### PROBLEM:
Give the number of lines in the data below where the word "sont" appears, and nothing besides.

### DATASET CONTENT:
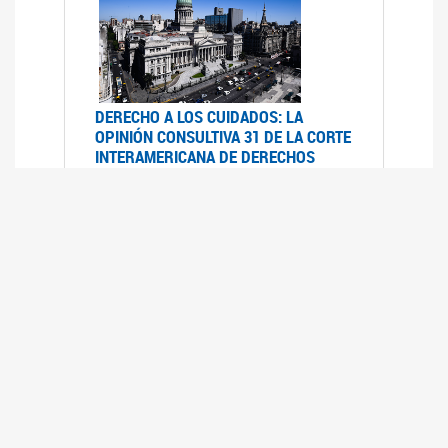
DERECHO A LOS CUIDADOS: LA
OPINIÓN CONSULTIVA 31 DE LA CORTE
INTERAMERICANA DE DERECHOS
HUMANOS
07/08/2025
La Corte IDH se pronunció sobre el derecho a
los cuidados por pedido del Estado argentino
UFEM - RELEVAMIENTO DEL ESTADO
--
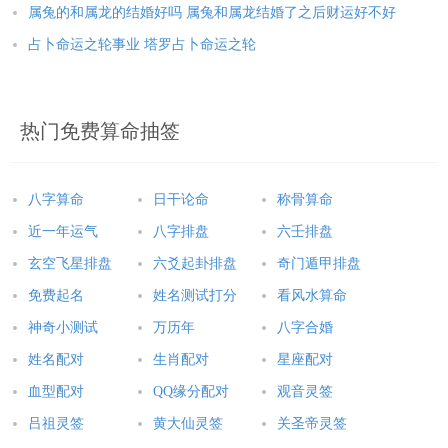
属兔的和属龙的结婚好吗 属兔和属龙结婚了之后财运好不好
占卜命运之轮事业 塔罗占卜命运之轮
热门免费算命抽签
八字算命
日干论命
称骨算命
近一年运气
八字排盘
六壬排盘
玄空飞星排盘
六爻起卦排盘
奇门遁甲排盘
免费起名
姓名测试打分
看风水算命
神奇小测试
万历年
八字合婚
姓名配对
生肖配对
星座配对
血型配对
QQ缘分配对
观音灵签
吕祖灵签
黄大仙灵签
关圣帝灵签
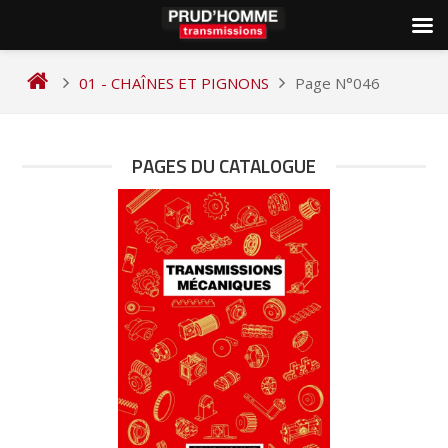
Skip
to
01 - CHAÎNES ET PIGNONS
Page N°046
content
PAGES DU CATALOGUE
* * *
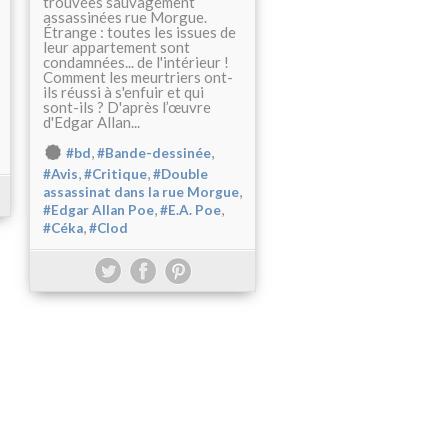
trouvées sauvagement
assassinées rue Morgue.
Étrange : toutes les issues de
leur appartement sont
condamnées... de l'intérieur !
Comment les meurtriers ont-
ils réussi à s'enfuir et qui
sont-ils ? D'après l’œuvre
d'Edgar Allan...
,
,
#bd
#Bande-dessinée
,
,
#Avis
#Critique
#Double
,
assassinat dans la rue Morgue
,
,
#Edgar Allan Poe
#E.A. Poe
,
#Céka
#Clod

### RESPONSE AREA:
2